RECORDS SUPPLIED START

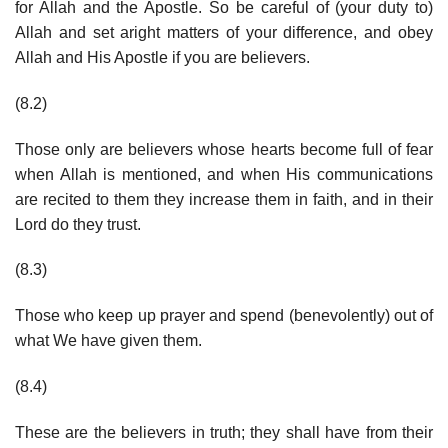
for Allah and the Apostle. So be careful of (your duty to)
Allah and set aright matters of your difference, and obey
Allah and His Apostle if you are believers.
(8.2)
Those only are believers whose hearts become full of fear
when Allah is mentioned, and when His communications
are recited to them they increase them in faith, and in their
Lord do they trust.
(8.3)
Those who keep up prayer and spend (benevolently) out of
what We have given them.
(8.4)
These are the believers in truth; they shall have from their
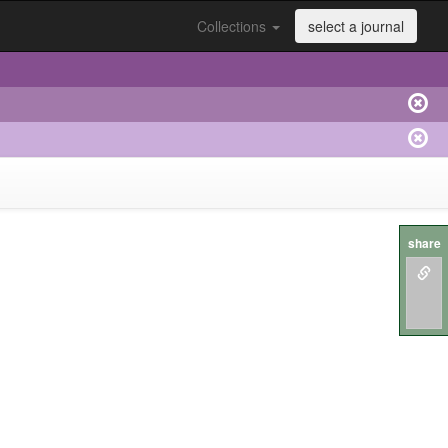
Collections
select a journal
share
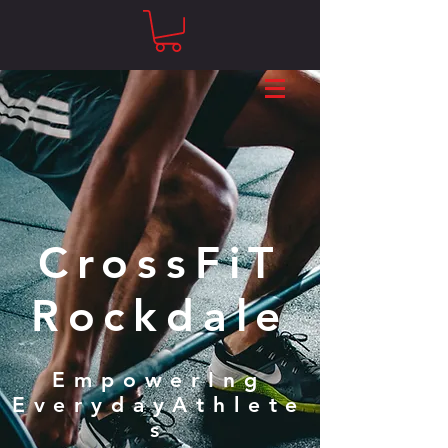
CrossFiT
Rockdale
EmpowerIng
EverydayAthlete
s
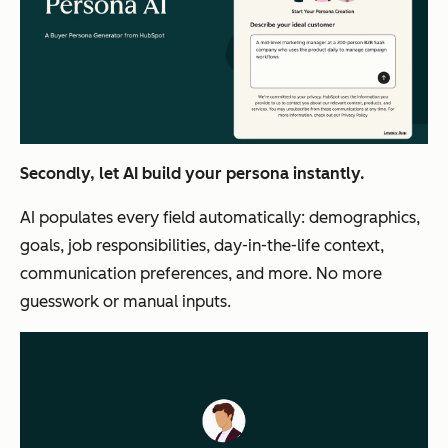
Secondly, let AI build your persona instantly.
AI populates every field automatically: demographics,
goals, job responsibilities, day-in-the-life context,
communication preferences, and more. No more
guesswork or manual inputs.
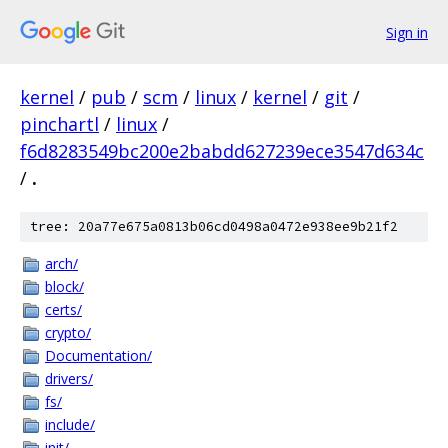
Sign in
kernel
/
pub
/
scm
/
linux
/
kernel
/
git
/
pinchartl
/
linux
/
f6d8283549bc200e2babdd627239ece3547d634c
/
.
tree: 20a77e675a0813b06cd0498a0472e938ee9b21f2
arch/
block/
certs/
crypto/
Documentation/
drivers/
fs/
include/
init/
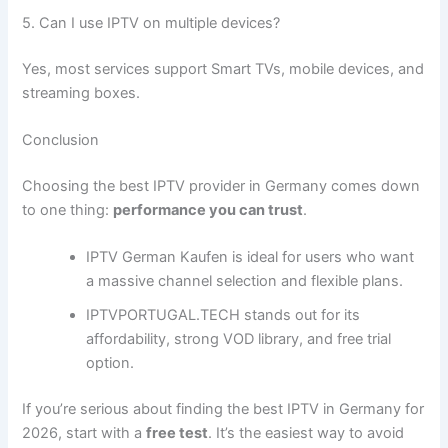
5. Can I use IPTV on multiple devices?
Yes, most services support Smart TVs, mobile devices, and
streaming boxes.
Conclusion
Choosing the best IPTV provider in Germany comes down
to one thing:
performance you can trust
.
IPTV German Kaufen is ideal for users who want
a massive channel selection and flexible plans.
IPTVPORTUGAL.TECH stands out for its
affordability, strong VOD library, and free trial
option.
If you’re serious about finding the best IPTV in Germany for
2026, start with a
free test
. It’s the easiest way to avoid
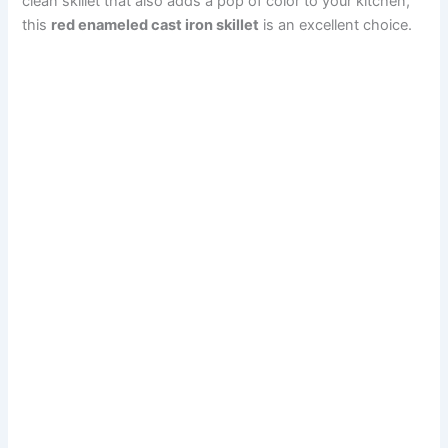
clean skillet that also adds a pop of color to your kitchen,
this
red enameled cast iron skillet
is an excellent choice.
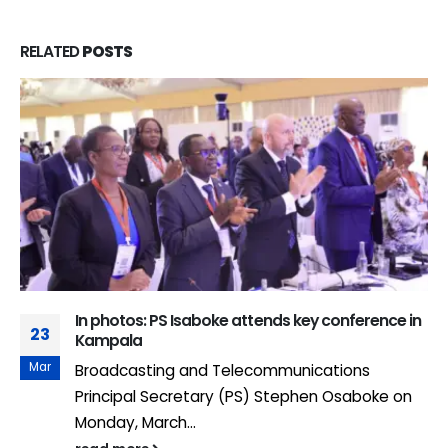
RELATED
POSTS
In photos: PS Isaboke attends key conference in
23
Kampala
Mar
Broadcasting and Telecommunications
Principal Secretary (PS) Stephen Osaboke on
Monday, March...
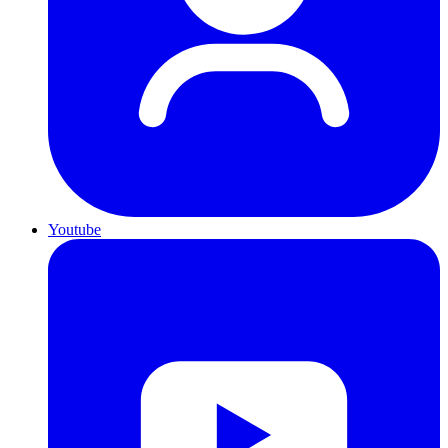
Youtube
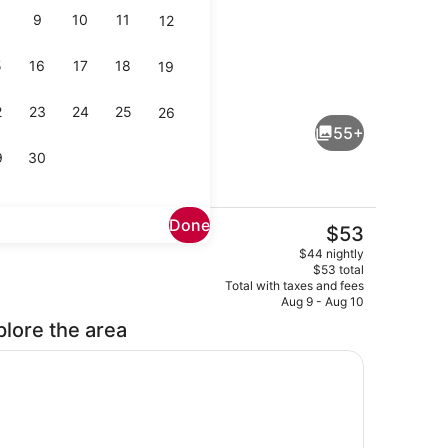
9
10
11
12
5
16
17
18
19
all
Beach nearby
2
23
24
25
26
55+
9
30
Done
The
$53
current
Property entrance
$44 nightly
price
$53 total
is
Total with taxes and fees
$53
Aug 9 - Aug 10
plore the area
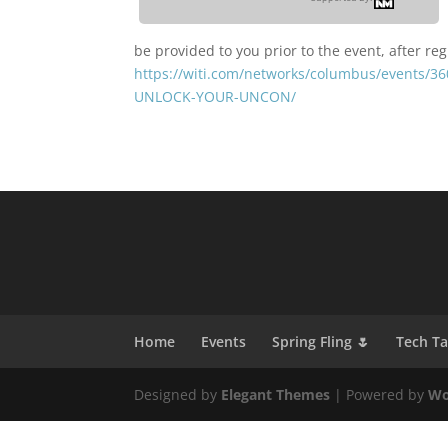
be provided to you prior to the event, after reg
https://witi.com/networks/columbus/events
UNLOCK-YOUR-UNCON/
Home
Events
Spring Fling 🌷
Tech T
Designed by
Elegant Themes
| Powered by
Wo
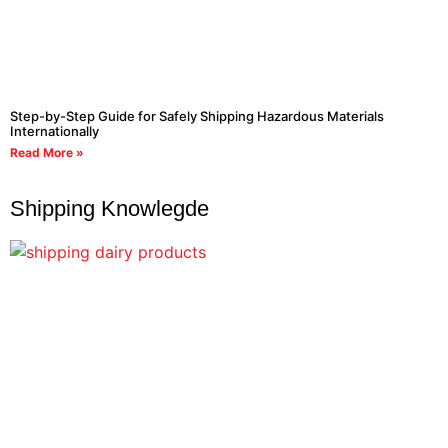
Step-by-Step Guide for Safely Shipping Hazardous Materials
Internationally
Read More »
Shipping Knowlegde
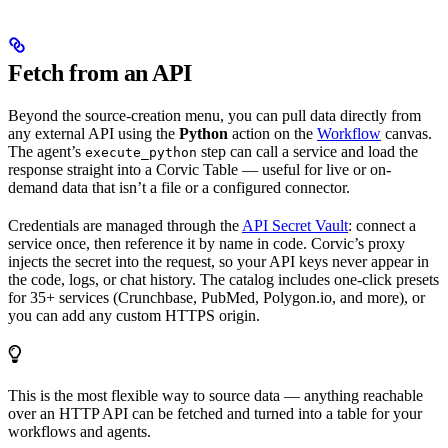
Fetch from an API
Beyond the source-creation menu, you can pull data directly from
any external API using the
Python
action on the
Workflow
canvas.
The agent’s
step can call a service and load the
execute_python
response straight into a Corvic Table — useful for live or on-
demand data that isn’t a file or a configured connector.
Credentials are managed through the
API Secret Vault
: connect a
service once, then reference it by name in code. Corvic’s proxy
injects the secret into the request, so your API keys never appear in
the code, logs, or chat history. The catalog includes one-click presets
for 35+ services (Crunchbase, PubMed, Polygon.io, and more), or
you can add any custom HTTPS origin.
This is the most flexible way to source data — anything reachable
over an HTTP API can be fetched and turned into a table for your
workflows and agents.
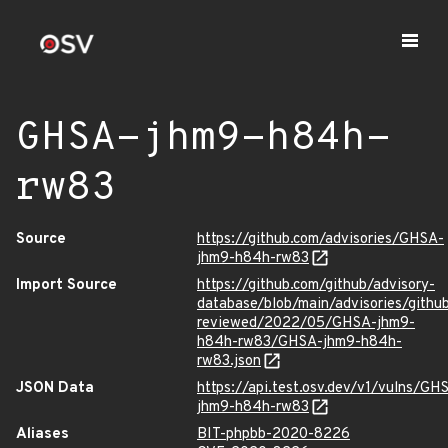
GHSA-jhm9-h84h-
rw83
Source
https://github.com/advisories/GHSA-
jhm9-h84h-rw83
Import Source
https://github.com/github/advisory-
database/blob/main/advisories/githu
reviewed/2022/05/GHSA-jhm9-
h84h-rw83/GHSA-jhm9-h84h-
rw83.json
JSON Data
https://api.test.osv.dev/v1/vulns/GH
jhm9-h84h-rw83
Aliases
BIT-phpbb-2020-8226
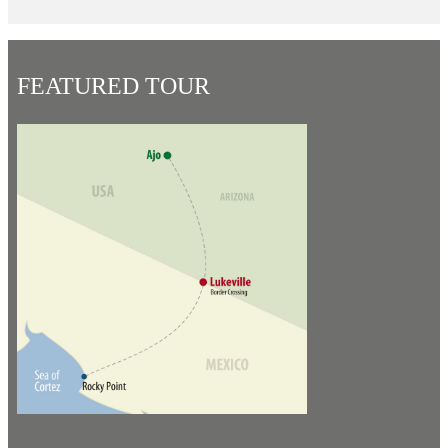
FEATURED TOUR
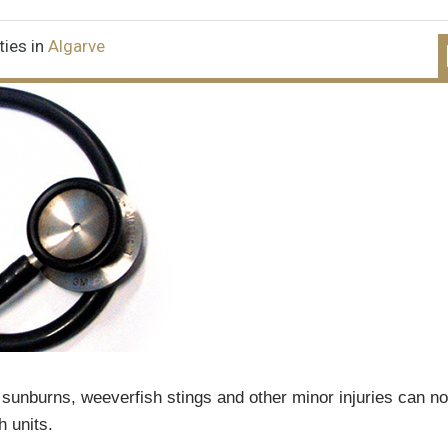
ties in
Algarve
 sunburns, weeverfish stings and other minor injuries can n
h units.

RECORDS SUPPLIED END

Go through the listing above and copy each line in which the string "with" is found.

2026, start with a
Total with taxes and fees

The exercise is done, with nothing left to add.